- **Given information**
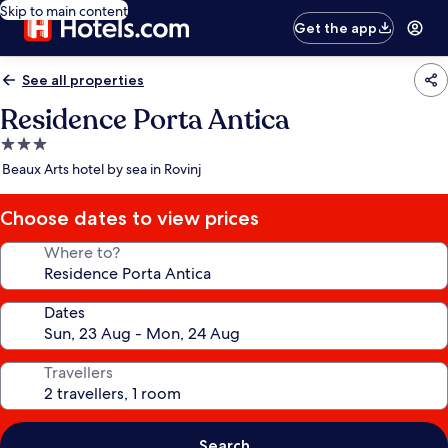
Skip to main content
Get the app
See all properties
Residence Porta Antica
3.0
star
Beaux Arts hotel by sea in Rovinj
property
Choose dates to view prices
Where to?
Dates
Travellers
Search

- **Exercise details**
Copy the listing exactly. Leave the pictures out.

- **Task solution**
Skip to main content
Get the app
See all properties
Residence Porta Antica
3.0
star
Beaux Arts hotel by sea in Rovinj
property
Choose dates to view prices
Where to?
Dates
Travellers
Search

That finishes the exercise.